■ **Supplied information**:
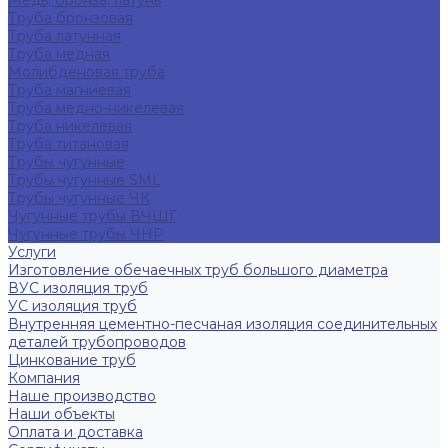
Медь, бронза, латунь
Труба бронзовая
Труба латунная
Труба медная
Молибденовая труба
Труба магниевая
Труба медно-никелевая
Труба никелевая
Труба титановая
Трубы чугунные
Трубы чугунные SML
Трубы чугунные ЧК
Чугунные трубы ВЧШГ
Чугунные трубы ЧНР
Услуги
Изготовление обечаечных труб большого диаметра
ВУС изоляция труб
УС изоляция труб
Внутренняя цементно-песчаная изоляция соединительных
деталей трубопроводов
Цинкование труб
Компания
Наше производство
Наши объекты
Оплата и доставка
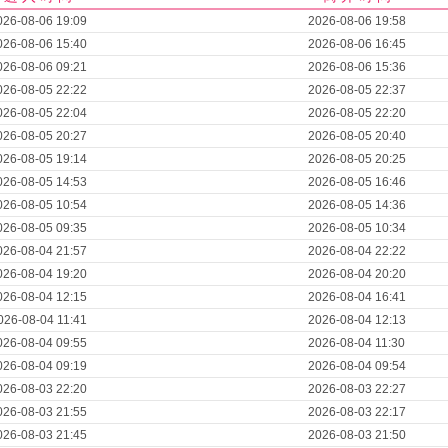
026-08-06 19:09
2026-08-06 19:58
026-08-06 15:40
2026-08-06 16:45
026-08-06 09:21
2026-08-06 15:36
026-08-05 22:22
2026-08-05 22:37
026-08-05 22:04
2026-08-05 22:20
026-08-05 20:27
2026-08-05 20:40
026-08-05 19:14
2026-08-05 20:25
026-08-05 14:53
2026-08-05 16:46
026-08-05 10:54
2026-08-05 14:36
026-08-05 09:35
2026-08-05 10:34
026-08-04 21:57
2026-08-04 22:22
026-08-04 19:20
2026-08-04 20:20
026-08-04 12:15
2026-08-04 16:41
026-08-04 11:41
2026-08-04 12:13
026-08-04 09:55
2026-08-04 11:30
026-08-04 09:19
2026-08-04 09:54
026-08-03 22:20
2026-08-03 22:27
026-08-03 21:55
2026-08-03 22:17
026-08-03 21:45
2026-08-03 21:50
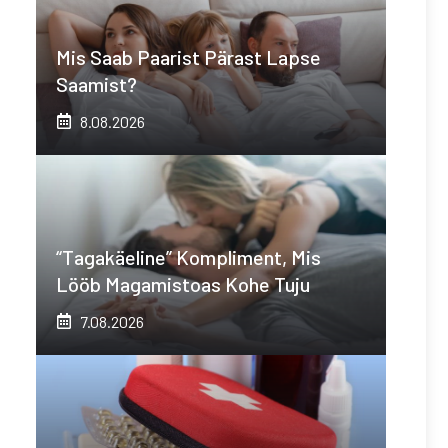
Mis Saab Paarist Pärast Lapse
Saamist?
8.08.2026
“Tagakäeline” Kompliment, Mis
Lööb Magamistoas Kohe Tuju
7.08.2026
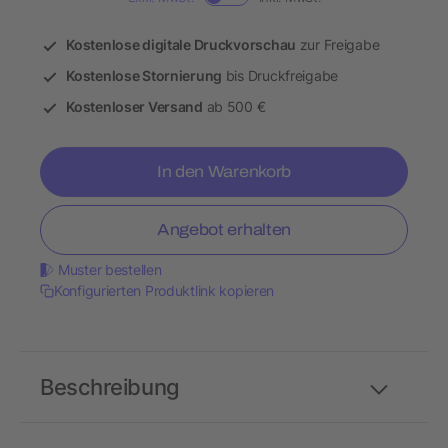
Kostenlose digitale Druckvorschau
zur Freigabe
Kostenlose Stornierung
bis Druckfreigabe
Kostenloser Versand
ab 500 €
In den Warenkorb
Angebot erhalten
Muster bestellen
Konfigurierten Produktlink kopieren
Beschreibung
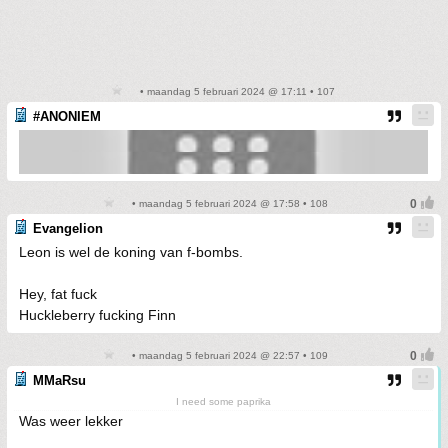
• maandag 5 februari 2024 @ 17:11 • 107
#ANONIEM
• maandag 5 februari 2024 @ 17:58 • 108
Evangelion
Leon is wel de koning van f-bombs.
Hey, fat fuck
Huckleberry fucking Finn
• maandag 5 februari 2024 @ 22:57 • 109
MMaRsu
I need some paprika
Was weer lekker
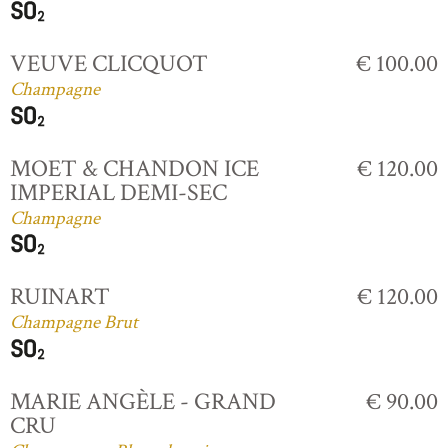
VEUVE CLICQUOT
€ 100.00
Champagne
MOET & CHANDON ICE
€ 120.00
IMPERIAL DEMI-SEC
Champagne
RUINART
€ 120.00
Champagne Brut
MARIE ANGÈLE - GRAND
€ 90.00
CRU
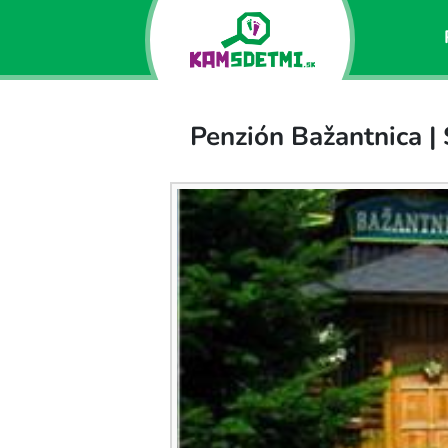
Penzión Bažantnica |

■ **What you have to do**: Without the pictures, set down every entry exactly.

■ **Exercise answer**:
Медь, бронза, латунь
Труба бронзовая
Труба латунная
Труба медная
Молибденовая труба
Труба магниевая
Труба медно-никелевая
Труба никелевая
Труба титановая
Трубы чугунные
Трубы чугунные SML
Трубы чугунные ЧК
Чугунные трубы ВЧШГ
Чугунные трубы ЧНР
Услуги
Изготовление обечаечных труб большого диаметра
ВУС изоляция труб
УС изоляция труб
Внутренняя цементно-песчаная изоляция соединительных
деталей трубопроводов
Цинкование труб
Компания
Наше производство
Наши объекты
Оплата и доставка
026-08-06 19:09
2026-08-06 19:58
026-08-06 15:40
2026-08-06 16:45
026-08-06 09:21
2026-08-06 15:36
026-08-05 22:22
2026-08-05 22:37
026-08-05 22:04
2026-08-05 22:20
026-08-05 20:27
2026-08-05 20:40
026-08-05 19:14
2026-08-05 20:25
026-08-05 14:53
2026-08-05 16:46
026-08-05 10:54
2026-08-05 14:36
026-08-05 09:35
2026-08-05 10:34
026-08-04 21:57
2026-08-04 22:22
026-08-04 19:20
2026-08-04 20:20
026-08-04 12:15
2026-08-04 16:41
026-08-04 11:41
2026-08-04 12:13
026-08-04 09:55
2026-08-04 11:30
026-08-04 09:19
2026-08-04 09:54
026-08-03 22:20
2026-08-03 22:27
026-08-03 21:55
2026-08-03 22:17
026-08-03 21:45
2026-08-03 21:50
Mis Saab Paarist Pärast Lapse
Saamist?
8.08.2026
“Tagakäeline” Kompliment, Mis
Lööb Magamistoas Kohe Tuju
7.08.2026
Kostenlose digitale Druckvorschau
zur Freigabe
Kostenlose Stornierung
bis Druckfreigabe
Kostenloser Versand
ab 500 €
In den Warenkorb
Angebot erhalten
Muster bestellen
Konfigurierten Produktlink kopieren
Beschreibung
• maandag 5 februari 2024 @ 17:11 • 107
#ANONIEM
• maandag 5 februari 2024 @ 17:58 • 108
Evangelion
Leon is wel de koning van f-bombs.
Hey, fat fuck
Huckleberry fucking Finn
• maandag 5 februari 2024 @ 22:57 • 109
MMaRsu
I need some paprika
Was weer lekker
VEUVE CLICQUOT
€ 100.00
Champagne
MOET & CHANDON ICE
€ 120.00
IMPERIAL DEMI-SEC
Champagne
RUINART
€ 120.00
Champagne Brut
MARIE ANGÈLE - GRAND
€ 90.00
CRU
Penzión Bažantnica |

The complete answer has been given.